**What you have to do**
Of the entries below, return only those lines from the line with "Việc làm cấp quản lý" to the line with "Việc làm diện tử - điện lạnh tại Miền Tây", exactly, both included.

*** Opening of Listed entries ***

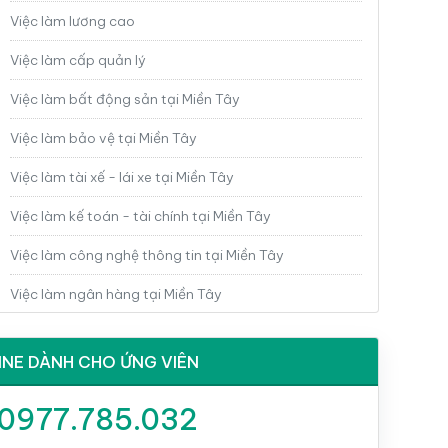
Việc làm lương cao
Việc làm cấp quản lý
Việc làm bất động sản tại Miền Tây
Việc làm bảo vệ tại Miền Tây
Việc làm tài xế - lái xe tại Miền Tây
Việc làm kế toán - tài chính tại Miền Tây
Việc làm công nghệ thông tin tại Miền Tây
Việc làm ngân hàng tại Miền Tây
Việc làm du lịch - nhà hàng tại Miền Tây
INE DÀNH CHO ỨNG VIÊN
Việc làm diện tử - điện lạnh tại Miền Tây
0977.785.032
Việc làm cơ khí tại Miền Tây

*** Close of Listed entries ***
*** Opening of Listed entries ***

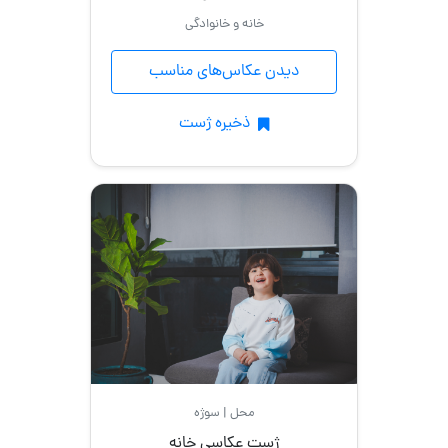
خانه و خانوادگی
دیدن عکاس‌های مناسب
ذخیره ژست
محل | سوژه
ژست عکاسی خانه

*** Close of Listed entries ***

**Response to the task**
Việc làm cấp quản lý
Việc làm bất động sản tại Miền Tây
Việc làm bảo vệ tại Miền Tây
Việc làm tài xế - lái xe tại Miền Tây
Việc làm kế toán - tài chính tại Miền Tây
Việc làm công nghệ thông tin tại Miền Tây
Việc làm ngân hàng tại Miền Tây
Việc làm du lịch - nhà hàng tại Miền Tây
INE DÀNH CHO ỨNG VIÊN
Việc làm diện tử - điện lạnh tại Miền Tây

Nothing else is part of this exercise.